Resource links provided by the National Library of Medicine

MedlinePlus related topics: Breast Cancer

Arm Intervention/treatment
Active Comparator: Arm A: Pertuzumab IV + Trastuzumab IV + Chemotherapy
Participants will receive 8 cycles of neoadjuvant chemotherapy: 4 cycles of doxorubicin plus cyclophosphamide (AC) once every 3 weeks (Q3W) followed by docetaxel Q3W for 4 cycles. Pertuzumab and trastuzumab will be given intravenously (IV) for 4 cycles Q3W concurrently with the taxane component of chemotherapy. After completing their neoadjuvant therapy, participants will undergo surgery. Thereafter, participants will receive an additional 14 cycles of pertuzumab IV and trastuzumab IV for a total of 18 cycles.
Drug: Pertuzumab IV
Pertuzumab will be administered as a fixed non-weight-based loading dose of 840-milligrams (mg) IV and then a 420-mg IV maintenance dose Q3W.
Other Names:
  • Perjeta
  • RO4368451

Drug: Trastuzumab IV
Trastuzumab will be administered as an 8-milligram per kilogram of body weight (mg/kg) IV loading dose and then 6 mg/kg IV maintenance dose Q3W.
Other Names:
  • Herceptin
  • RO0452317

Drug: Doxorubicin
Doxorubicin 60 milligrams per meter squared of body surface area (mg/m^2) will be administered IV on Day 1 of each cycle of treatment (as part of AC Q3W) for Cycles 1-4.

Drug: Cyclophosphamide
Cyclophosphamide 600 mg/m^2 will be administered IV on Day 1 of each cycle of treatment (as part of AC Q3W) for Cycles 1-4.

Drug: Docetaxel
Docetaxel 75 mg/m^2 will be administered IV on Day 1 of Cycle 5. At the investigator's discretion the dose may be escalated to 100 mg/m^2 IV for Cycles 6-8 (Q3W) provided no dose-limiting toxicity occurs.

Procedure: Surgery
Participants in both cohorts are scheduled to undergo surgery after 8 cycles of neoadjuvant therapy.

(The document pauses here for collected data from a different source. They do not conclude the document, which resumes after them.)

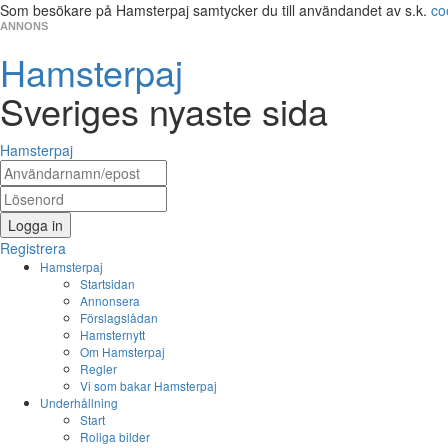
Som besökare på Hamsterpaj samtycker du till användandet av s.k.
co
ANNONS
Hamsterpaj
Sveriges nyaste sida
Hamsterpaj
Logga in
Registrera
Hamsterpaj
Startsidan
Annonsera
Förslagslådan
Hamsternytt
Om Hamsterpaj
Regler
Vi som bakar Hamsterpaj
Underhållning
Start
Roliga bilder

Participants may undergo breast-conserving surgery or mastectomy according to routine clinical practice.

Radiation: Post-Operative Radiotherapy
If indicated, radiotherapy is given after chemotherapy and surgery, during adjuvant HER2-targeted therapy and hormone therapy (for hormone-receptor positive disease).

Drug: Hormone Therapy
For hormone receptor positive breast cancer, tamoxifen or aromatase inhibitors will be allowed as adjuvant hormone therapy for postmenopausal participants and with ovarian suppression or ablation for premenopausal participants in countries where it has been registered for this indication. Its use must be consistent with the registered label. Hormone therapy is given after chemotherapy and surgery during adjuvant HER2-targeted therapy.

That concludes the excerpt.